### Data for analysis

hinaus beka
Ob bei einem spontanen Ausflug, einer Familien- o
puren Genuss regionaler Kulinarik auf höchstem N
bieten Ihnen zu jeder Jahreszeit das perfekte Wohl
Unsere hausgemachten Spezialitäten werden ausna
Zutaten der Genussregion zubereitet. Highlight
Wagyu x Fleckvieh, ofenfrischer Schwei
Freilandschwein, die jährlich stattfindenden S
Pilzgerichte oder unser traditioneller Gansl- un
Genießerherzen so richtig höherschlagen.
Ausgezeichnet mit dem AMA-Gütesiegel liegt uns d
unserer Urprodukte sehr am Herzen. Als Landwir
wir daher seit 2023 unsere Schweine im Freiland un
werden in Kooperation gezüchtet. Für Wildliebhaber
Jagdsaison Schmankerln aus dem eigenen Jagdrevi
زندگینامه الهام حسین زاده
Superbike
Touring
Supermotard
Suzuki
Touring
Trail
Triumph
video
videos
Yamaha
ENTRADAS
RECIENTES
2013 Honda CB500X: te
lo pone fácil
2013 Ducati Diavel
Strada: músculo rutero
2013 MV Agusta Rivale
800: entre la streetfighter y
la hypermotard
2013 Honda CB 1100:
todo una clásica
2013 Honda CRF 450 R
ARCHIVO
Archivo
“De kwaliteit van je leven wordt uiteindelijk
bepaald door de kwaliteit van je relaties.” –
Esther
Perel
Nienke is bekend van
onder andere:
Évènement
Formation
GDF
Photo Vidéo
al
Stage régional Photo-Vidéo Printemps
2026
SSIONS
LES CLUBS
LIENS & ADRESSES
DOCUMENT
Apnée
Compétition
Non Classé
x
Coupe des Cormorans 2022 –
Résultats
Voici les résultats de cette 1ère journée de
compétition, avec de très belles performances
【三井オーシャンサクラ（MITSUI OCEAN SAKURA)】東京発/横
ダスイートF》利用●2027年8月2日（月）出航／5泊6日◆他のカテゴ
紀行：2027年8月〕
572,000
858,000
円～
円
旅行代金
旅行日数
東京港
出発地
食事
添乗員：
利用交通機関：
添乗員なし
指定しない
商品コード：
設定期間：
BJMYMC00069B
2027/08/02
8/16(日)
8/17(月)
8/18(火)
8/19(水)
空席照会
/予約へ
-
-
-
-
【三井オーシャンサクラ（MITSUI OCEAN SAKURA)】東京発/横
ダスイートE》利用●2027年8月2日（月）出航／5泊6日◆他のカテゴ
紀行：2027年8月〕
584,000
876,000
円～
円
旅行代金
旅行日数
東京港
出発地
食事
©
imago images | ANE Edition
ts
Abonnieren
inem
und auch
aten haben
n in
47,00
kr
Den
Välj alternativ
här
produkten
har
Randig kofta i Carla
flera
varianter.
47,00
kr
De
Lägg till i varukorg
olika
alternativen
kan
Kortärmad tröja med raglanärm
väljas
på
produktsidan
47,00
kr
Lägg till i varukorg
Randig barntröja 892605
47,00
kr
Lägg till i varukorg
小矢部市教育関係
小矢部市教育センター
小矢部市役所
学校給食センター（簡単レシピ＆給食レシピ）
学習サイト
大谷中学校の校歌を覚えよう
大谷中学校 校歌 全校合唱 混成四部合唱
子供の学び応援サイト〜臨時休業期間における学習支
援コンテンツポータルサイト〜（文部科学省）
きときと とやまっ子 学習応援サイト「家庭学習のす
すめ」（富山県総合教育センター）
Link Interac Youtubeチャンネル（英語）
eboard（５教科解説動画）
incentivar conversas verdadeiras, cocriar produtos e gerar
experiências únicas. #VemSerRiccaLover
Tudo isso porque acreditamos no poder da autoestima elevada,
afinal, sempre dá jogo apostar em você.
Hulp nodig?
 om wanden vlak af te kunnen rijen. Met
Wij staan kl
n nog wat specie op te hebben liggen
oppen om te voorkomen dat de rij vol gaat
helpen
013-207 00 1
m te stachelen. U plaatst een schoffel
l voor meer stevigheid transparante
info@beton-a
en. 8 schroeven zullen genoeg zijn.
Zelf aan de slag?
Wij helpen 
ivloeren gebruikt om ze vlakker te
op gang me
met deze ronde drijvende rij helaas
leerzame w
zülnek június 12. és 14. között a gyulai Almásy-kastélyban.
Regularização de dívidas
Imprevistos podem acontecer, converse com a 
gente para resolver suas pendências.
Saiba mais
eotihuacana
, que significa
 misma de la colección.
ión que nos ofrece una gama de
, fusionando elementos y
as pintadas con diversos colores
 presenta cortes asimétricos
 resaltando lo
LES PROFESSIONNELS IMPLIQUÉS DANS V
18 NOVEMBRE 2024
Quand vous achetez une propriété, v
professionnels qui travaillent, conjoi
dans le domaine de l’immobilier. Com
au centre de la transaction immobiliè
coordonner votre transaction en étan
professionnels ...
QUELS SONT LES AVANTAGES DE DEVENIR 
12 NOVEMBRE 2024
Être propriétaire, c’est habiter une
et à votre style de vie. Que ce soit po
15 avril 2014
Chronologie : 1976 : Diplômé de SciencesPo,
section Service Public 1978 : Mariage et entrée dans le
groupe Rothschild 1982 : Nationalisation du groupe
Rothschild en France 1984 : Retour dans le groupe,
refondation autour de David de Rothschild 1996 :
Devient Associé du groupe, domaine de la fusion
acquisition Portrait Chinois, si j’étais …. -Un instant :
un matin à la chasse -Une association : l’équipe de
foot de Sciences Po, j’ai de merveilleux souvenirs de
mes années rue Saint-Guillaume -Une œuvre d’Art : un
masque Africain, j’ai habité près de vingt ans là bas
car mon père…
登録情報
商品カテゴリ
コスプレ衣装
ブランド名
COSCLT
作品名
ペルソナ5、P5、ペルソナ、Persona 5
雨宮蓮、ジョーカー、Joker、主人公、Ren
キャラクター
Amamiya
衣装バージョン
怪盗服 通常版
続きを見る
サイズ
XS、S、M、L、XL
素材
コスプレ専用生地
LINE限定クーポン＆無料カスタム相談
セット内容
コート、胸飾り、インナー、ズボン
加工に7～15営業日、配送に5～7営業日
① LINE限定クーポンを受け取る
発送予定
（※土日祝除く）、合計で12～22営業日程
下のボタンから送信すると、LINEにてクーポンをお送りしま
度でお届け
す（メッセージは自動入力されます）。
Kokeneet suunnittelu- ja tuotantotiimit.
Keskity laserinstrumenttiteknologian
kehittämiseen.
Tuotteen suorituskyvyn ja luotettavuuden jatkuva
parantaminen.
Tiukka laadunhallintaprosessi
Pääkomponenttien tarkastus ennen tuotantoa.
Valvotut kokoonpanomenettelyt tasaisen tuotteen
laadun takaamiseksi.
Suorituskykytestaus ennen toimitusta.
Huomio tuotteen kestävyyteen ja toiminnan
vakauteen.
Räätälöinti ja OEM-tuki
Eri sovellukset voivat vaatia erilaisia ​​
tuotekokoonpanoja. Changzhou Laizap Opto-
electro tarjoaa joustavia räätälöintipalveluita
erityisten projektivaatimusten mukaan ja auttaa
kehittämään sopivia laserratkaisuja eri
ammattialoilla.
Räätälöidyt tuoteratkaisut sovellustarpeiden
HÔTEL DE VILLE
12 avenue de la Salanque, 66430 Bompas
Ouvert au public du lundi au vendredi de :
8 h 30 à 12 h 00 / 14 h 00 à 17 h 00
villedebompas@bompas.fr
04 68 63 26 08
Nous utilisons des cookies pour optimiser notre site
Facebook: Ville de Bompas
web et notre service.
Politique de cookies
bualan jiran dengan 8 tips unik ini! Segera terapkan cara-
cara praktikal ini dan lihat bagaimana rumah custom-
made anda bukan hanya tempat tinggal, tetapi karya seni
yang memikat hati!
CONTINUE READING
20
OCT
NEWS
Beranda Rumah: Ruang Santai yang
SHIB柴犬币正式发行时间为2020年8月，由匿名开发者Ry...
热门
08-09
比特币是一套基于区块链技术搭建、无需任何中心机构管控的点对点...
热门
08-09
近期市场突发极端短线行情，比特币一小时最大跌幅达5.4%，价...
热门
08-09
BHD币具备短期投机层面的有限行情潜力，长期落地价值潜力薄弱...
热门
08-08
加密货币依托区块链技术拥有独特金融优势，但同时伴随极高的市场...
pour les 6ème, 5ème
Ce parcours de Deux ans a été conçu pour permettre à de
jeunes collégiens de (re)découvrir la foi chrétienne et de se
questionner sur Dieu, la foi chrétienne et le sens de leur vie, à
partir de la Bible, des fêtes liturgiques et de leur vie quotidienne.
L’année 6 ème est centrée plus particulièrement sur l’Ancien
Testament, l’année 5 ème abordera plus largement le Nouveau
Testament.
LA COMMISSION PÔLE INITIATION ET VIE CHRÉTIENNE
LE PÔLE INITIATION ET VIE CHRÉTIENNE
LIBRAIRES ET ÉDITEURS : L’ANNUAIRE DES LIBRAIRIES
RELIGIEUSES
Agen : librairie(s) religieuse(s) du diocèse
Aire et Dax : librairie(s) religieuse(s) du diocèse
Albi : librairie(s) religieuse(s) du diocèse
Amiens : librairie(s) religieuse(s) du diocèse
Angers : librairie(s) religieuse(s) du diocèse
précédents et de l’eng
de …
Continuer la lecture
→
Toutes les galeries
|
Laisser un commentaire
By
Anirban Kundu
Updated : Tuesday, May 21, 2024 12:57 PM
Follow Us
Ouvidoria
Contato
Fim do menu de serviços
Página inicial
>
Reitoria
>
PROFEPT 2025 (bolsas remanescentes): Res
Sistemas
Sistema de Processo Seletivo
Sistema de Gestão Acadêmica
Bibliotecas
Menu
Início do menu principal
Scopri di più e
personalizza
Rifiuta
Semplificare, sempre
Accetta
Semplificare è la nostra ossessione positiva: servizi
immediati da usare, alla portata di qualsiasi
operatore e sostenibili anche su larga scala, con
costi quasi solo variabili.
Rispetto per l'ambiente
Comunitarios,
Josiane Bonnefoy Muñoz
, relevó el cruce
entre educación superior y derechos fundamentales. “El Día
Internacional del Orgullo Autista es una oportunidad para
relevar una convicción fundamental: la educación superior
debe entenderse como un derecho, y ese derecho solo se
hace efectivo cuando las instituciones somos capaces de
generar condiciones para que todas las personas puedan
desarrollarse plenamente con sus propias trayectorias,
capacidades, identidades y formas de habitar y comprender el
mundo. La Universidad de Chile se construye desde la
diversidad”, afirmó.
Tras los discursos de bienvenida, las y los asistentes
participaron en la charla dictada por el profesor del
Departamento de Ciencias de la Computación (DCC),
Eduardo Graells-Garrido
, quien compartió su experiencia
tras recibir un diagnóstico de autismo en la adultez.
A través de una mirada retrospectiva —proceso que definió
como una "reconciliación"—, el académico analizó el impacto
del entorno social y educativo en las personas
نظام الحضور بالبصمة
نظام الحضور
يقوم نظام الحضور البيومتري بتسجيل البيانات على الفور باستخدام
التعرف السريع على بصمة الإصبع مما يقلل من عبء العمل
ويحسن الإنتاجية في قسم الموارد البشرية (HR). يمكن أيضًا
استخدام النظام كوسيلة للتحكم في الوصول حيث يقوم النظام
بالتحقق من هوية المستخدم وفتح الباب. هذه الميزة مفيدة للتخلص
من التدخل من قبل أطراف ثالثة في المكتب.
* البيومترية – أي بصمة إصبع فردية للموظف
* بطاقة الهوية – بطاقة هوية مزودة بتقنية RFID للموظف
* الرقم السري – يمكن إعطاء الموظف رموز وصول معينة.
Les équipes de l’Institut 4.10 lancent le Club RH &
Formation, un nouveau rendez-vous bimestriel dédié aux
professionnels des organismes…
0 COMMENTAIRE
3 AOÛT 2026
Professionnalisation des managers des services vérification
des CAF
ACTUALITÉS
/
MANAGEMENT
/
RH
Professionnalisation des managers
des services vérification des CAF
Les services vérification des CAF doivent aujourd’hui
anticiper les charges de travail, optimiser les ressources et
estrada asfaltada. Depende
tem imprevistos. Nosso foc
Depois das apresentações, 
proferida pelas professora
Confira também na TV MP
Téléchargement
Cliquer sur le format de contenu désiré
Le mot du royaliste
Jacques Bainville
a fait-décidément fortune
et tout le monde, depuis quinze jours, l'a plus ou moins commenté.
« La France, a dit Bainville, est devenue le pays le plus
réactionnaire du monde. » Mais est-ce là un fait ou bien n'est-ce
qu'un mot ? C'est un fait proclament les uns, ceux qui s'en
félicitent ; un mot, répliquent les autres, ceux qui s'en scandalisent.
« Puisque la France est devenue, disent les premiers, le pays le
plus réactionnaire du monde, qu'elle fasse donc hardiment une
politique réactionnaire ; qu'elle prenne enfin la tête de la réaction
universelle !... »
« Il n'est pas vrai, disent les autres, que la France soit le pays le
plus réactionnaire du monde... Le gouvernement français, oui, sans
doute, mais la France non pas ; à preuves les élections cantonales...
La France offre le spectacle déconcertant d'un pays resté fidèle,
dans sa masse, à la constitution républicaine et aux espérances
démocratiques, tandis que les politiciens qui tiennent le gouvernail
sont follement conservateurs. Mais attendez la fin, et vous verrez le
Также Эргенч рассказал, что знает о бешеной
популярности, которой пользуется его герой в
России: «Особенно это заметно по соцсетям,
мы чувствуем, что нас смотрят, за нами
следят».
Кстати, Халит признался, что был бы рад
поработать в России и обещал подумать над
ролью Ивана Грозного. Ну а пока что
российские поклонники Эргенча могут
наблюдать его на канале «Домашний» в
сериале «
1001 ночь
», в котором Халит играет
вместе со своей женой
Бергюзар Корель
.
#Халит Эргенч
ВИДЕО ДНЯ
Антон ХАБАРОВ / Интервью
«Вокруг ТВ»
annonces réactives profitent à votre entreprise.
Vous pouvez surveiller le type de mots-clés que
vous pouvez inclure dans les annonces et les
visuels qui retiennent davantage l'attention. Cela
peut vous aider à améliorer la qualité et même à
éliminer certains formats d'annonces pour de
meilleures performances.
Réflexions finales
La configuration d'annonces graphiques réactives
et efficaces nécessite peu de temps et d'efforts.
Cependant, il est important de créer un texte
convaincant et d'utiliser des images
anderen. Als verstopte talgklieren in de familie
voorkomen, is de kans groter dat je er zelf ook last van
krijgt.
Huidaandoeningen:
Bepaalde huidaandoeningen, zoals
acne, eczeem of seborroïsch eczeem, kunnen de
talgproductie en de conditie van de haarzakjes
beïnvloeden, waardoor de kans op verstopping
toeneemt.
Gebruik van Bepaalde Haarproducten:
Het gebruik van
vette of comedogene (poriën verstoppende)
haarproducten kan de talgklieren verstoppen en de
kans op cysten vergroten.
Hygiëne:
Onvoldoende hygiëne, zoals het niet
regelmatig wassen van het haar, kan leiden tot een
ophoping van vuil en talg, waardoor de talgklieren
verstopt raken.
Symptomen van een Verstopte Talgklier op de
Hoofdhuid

### Prompt
In how many lines of the data above does the word "disent" occur? Only the number is wanted.

### Your solution
2